INFORMATION GIVEN Block Start

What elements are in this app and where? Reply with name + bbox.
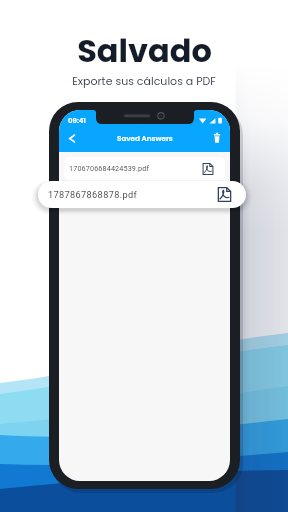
button[interactable]: 1706706684424539.pdf [64,157,225,180]
button[interactable]: 1787867868878.pdf [38,181,246,208]
staticText: 09:41 [68,116,86,126]
staticText: Exporte sus cálculos a PDF [72,73,216,88]
staticText: 1706706684424539.pdf [69,164,150,172]
button[interactable]: Back [61,127,83,149]
staticText: 1787867868878.pdf [48,189,138,200]
button[interactable]: Delete all [206,127,228,149]
staticText: Salvado [77,28,212,73]
staticText: Saved Answers [117,133,173,143]
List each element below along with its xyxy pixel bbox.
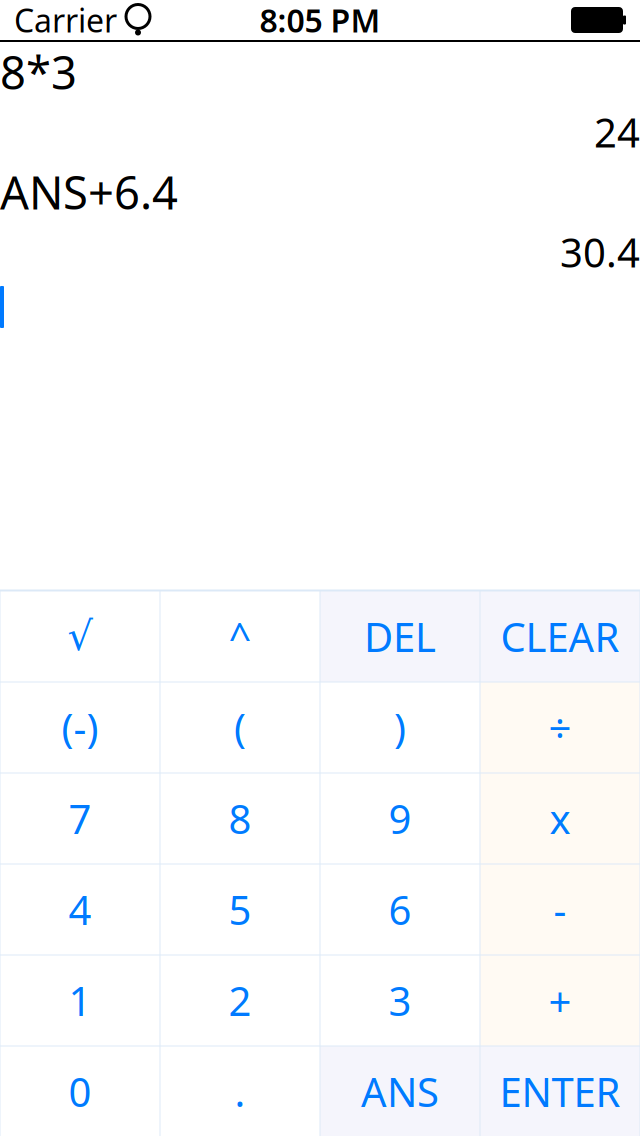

INFORMATION GIVEN Block End

**TASK DIRECTIONS**
Take the listing above and restate it word for word, without its pictures.

**ANSWER AREA**
What elements are in this app and where? Reply with name + bbox.
button[interactable]: 1706706684424539.pdf [64,157,225,180]
button[interactable]: 1787867868878.pdf [38,181,246,208]
staticText: 09:41 [68,116,86,126]
staticText: Exporte sus cálculos a PDF [72,73,216,88]
staticText: 1706706684424539.pdf [69,164,150,172]
button[interactable]: Back [61,127,83,149]
staticText: 1787867868878.pdf [48,189,138,200]
button[interactable]: Delete all [206,127,228,149]
staticText: Salvado [77,28,212,73]
staticText: Saved Answers [117,133,173,143]
List each element below along with its xyxy pixel bbox.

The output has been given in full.